Chronic Obstructive Pulmonary Disease (COPD)

Study Guide ​

Definition: 

a chronic disease characterised by progressive airflow limitation and not fully reversible with the presence of inflammatory response against toxic gases or particles.

  • Airflow obstruction along with pulmonary parenchymal destruction.

Epidemiology:

Smoking is the most common cause found in 90% of COPD cases in developed countries. 

  • Only 10-20% of all heavy smokers will develop COPD.

  • By 2020, it is predicted that COPD is going to be third most common cause of death & fifth most common cause of disability worldwide.

  • Mortality is higher in females.

Causes:

Smoking: the most common cause of COPD. 

  • Alpha 1 antitrypsin deficiency: only 2% of emphysema cases. 

 

 

Pathophysiology:

Microscopically:

  • Squamous cells will replace the normal columnar cells.

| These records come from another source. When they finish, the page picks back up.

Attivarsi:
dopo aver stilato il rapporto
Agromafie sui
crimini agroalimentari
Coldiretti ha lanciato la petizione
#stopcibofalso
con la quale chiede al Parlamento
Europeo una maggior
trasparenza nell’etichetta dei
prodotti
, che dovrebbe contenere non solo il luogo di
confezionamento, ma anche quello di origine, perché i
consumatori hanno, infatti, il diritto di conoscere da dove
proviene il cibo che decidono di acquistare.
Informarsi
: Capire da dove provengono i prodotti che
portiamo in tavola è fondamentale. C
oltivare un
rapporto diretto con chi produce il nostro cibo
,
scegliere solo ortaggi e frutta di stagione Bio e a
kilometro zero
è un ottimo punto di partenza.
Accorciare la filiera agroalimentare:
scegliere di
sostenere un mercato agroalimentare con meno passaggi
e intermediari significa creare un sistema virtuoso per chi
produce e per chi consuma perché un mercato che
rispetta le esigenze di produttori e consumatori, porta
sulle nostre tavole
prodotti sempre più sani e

  • Bronchi & bronchioles infiltration with acute & chronic inflammatory cells with lymphoid follicles in severe cases.

  • Persistent inflammation will result in scaring & fibrosis of bronchi & bronchioles causing narrowing and airflow limitation. 

    • If airflow limitation is combined with loss of lung elastic recoil and small airway collapse during expiration (emphysema).

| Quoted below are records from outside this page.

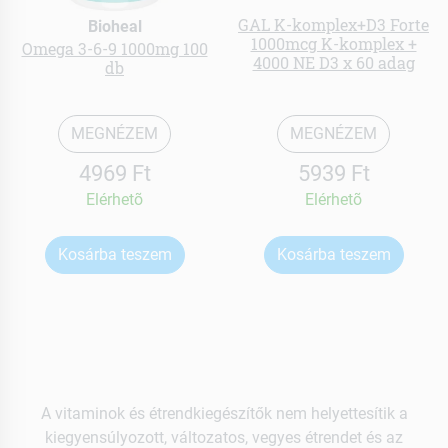
GAL K-komplex+D3 Forte
Bioheal
1000mcg K-komplex +
Omega 3-6-9 1000mg 100
4000 NE D3 x 60 adag
db
MEGNÉZEM
MEGNÉZEM
4969 Ft
5939 Ft
Elérhetõ
Elérhetõ
Kosárba teszem
Kosárba teszem
A vitaminok és étrendkiegészítők nem helyettesítik a
kiegyensúlyozott, változatos, vegyes étrendet és az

      • Emphysema is a secondary result of persistent inflammation and destruction. 

      • The resulting V/Q mismatch will decrease the PaO2 and increase the respiratory effort.

Later, if the patient fail to maintain the respiratory efforts the PaCO2 will increase, which will stimulate the respiratory center on the long-term (those patients depend on hypoxemia to drive their ventilation and they become insensitive to CO2).

Most common consistent pathological finding seen in COPD is increased numbers of goblet mucus secreting cells.

Emphysema: abnormal permanent enlargement of alveoli beyond the terminal bronchioles without obvious fibrosis

Clinical correlation:

Take full caution when giving supplemental O2

to COPD patient as that may

suppress their respiratory centre and lead to death in-patient with chronic hypercapnia!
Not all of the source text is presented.